## [EXERCISE DIRECTIONS]
Below are several records. Retype exactly those lines running from the one with "Capwave Technologies. (315, 1025)" through the one with "[Toggle navigation] (726, 41)", end lines included, and no others.

## [DATA FOR THE TASK]
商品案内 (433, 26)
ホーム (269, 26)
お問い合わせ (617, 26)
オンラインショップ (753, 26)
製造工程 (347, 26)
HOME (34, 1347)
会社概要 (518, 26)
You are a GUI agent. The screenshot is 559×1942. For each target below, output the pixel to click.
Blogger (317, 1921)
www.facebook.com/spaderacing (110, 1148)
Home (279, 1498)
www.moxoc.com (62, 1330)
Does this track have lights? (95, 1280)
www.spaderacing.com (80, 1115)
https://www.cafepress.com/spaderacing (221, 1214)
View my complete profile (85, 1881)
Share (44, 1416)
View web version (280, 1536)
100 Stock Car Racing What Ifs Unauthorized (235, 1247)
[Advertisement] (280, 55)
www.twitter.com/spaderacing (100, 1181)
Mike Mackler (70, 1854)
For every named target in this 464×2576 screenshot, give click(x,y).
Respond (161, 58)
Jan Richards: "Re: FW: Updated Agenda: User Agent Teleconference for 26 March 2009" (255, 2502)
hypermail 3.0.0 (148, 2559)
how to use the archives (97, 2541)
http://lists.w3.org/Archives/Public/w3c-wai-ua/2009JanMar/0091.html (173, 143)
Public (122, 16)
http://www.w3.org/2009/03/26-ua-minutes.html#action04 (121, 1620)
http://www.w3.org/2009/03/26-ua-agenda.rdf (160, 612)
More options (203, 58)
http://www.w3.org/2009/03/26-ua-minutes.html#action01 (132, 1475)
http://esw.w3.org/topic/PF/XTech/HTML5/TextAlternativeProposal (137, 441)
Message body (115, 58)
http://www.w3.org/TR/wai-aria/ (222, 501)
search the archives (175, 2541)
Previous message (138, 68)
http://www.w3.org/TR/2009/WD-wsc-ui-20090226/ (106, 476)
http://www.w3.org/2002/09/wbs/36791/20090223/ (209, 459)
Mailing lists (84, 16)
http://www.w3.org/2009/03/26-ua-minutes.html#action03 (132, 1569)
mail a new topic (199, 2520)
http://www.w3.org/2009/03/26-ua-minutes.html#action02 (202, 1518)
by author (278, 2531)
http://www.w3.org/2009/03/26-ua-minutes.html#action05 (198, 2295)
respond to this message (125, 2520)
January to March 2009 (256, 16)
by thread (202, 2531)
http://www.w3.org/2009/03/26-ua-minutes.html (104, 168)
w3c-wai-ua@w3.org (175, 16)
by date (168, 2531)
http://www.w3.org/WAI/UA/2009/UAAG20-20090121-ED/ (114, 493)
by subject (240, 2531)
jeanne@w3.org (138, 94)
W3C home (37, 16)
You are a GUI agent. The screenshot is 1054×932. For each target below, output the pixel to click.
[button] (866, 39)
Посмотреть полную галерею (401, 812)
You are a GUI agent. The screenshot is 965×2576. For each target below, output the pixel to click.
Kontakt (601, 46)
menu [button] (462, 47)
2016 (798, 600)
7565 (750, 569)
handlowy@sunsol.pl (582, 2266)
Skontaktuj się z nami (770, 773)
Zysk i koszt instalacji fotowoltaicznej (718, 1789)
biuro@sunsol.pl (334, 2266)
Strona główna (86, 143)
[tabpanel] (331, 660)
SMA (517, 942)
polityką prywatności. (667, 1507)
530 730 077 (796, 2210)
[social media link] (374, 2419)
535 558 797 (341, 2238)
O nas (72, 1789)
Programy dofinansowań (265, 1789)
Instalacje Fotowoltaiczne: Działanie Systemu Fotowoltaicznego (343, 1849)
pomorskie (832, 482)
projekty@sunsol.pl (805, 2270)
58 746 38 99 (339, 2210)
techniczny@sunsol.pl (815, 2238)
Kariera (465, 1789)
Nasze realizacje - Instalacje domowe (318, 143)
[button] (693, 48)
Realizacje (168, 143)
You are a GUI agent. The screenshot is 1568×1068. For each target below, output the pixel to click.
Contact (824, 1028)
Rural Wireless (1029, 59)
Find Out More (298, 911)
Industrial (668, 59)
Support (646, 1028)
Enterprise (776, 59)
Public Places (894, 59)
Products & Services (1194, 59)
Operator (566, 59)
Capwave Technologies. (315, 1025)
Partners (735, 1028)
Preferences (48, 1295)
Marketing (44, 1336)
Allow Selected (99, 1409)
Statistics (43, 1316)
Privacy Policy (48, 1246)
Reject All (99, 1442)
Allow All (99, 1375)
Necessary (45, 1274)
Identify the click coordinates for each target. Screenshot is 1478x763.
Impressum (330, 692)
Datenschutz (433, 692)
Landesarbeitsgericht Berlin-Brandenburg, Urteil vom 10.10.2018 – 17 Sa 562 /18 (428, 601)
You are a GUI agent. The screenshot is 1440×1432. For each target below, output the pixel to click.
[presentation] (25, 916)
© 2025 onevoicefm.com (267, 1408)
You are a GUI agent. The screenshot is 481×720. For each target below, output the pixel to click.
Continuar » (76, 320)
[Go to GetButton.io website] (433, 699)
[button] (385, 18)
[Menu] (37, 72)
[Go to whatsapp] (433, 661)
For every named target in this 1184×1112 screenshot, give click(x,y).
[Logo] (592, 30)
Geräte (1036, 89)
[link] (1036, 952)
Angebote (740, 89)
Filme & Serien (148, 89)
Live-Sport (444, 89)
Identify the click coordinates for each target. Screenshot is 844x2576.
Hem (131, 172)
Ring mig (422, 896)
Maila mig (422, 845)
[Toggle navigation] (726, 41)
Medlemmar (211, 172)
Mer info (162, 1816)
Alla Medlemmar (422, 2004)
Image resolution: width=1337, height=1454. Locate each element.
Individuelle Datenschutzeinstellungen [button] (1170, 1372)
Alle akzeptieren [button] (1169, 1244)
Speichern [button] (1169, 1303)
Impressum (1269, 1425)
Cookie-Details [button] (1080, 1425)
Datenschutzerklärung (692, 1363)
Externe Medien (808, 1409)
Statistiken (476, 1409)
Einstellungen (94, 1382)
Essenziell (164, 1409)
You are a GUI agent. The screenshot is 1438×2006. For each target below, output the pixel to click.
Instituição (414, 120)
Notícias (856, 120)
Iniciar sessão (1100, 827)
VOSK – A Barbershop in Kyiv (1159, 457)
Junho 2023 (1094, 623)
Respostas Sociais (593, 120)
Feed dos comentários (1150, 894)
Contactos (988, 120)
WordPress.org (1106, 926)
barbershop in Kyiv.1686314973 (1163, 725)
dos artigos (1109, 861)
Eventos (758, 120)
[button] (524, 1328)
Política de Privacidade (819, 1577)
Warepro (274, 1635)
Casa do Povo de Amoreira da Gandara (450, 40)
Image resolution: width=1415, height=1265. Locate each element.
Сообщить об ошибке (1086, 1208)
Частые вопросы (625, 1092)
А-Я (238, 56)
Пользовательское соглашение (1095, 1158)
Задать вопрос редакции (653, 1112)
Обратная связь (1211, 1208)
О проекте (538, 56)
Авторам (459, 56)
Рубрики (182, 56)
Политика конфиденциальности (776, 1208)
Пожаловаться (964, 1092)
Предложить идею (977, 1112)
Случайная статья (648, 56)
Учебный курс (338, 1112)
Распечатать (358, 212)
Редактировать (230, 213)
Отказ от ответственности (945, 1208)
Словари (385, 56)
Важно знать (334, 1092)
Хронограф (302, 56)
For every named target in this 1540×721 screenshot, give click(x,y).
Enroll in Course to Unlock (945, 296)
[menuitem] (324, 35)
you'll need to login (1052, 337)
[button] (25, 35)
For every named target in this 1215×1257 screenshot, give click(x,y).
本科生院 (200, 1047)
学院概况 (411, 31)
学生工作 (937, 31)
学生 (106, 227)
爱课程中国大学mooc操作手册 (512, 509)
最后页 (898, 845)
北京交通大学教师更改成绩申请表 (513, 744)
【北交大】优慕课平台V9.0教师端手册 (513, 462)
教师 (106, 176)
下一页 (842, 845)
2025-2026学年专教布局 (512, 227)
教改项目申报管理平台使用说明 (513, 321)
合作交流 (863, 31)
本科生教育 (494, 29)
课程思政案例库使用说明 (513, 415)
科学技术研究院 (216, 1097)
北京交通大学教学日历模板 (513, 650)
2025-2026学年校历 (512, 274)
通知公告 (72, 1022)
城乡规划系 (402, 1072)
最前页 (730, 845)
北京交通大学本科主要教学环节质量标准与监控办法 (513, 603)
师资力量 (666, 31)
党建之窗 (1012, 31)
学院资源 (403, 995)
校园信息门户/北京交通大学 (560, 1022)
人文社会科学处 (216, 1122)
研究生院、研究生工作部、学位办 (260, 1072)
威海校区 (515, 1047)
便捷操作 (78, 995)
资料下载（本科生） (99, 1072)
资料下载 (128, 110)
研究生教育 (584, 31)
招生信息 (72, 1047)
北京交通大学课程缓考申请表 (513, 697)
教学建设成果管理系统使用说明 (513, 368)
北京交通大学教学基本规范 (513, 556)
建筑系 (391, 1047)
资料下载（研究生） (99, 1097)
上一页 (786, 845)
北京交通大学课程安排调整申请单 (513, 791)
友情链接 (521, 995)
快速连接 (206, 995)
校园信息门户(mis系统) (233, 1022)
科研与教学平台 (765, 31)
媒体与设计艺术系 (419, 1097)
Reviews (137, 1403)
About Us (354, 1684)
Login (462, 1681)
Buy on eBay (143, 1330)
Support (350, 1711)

## [THE ANSWER]
Capwave Technologies. (315, 1025)
Partners (735, 1028)
Preferences (48, 1295)
Marketing (44, 1336)
Allow Selected (99, 1409)
Statistics (43, 1316)
Privacy Policy (48, 1246)
Reject All (99, 1442)
Allow All (99, 1375)
Necessary (45, 1274)
Identify the click coordinates for each target. Screenshot is 1478x763.
Impressum (330, 692)
Datenschutz (433, 692)
Landesarbeitsgericht Berlin-Brandenburg, Urteil vom 10.10.2018 – 17 Sa 562 /18 (428, 601)
You are a GUI agent. The screenshot is 1440×1432. For each target below, output the pixel to click.
[presentation] (25, 916)
© 2025 onevoicefm.com (267, 1408)
You are a GUI agent. The screenshot is 481×720. For each target below, output the pixel to click.
Continuar » (76, 320)
[Go to GetButton.io website] (433, 699)
[button] (385, 18)
[Menu] (37, 72)
[Go to whatsapp] (433, 661)
For every named target in this 1184×1112 screenshot, give click(x,y).
[Logo] (592, 30)
Geräte (1036, 89)
[link] (1036, 952)
Angebote (740, 89)
Filme & Serien (148, 89)
Live-Sport (444, 89)
Identify the click coordinates for each target. Screenshot is 844x2576.
Hem (131, 172)
Ring mig (422, 896)
Maila mig (422, 845)
[Toggle navigation] (726, 41)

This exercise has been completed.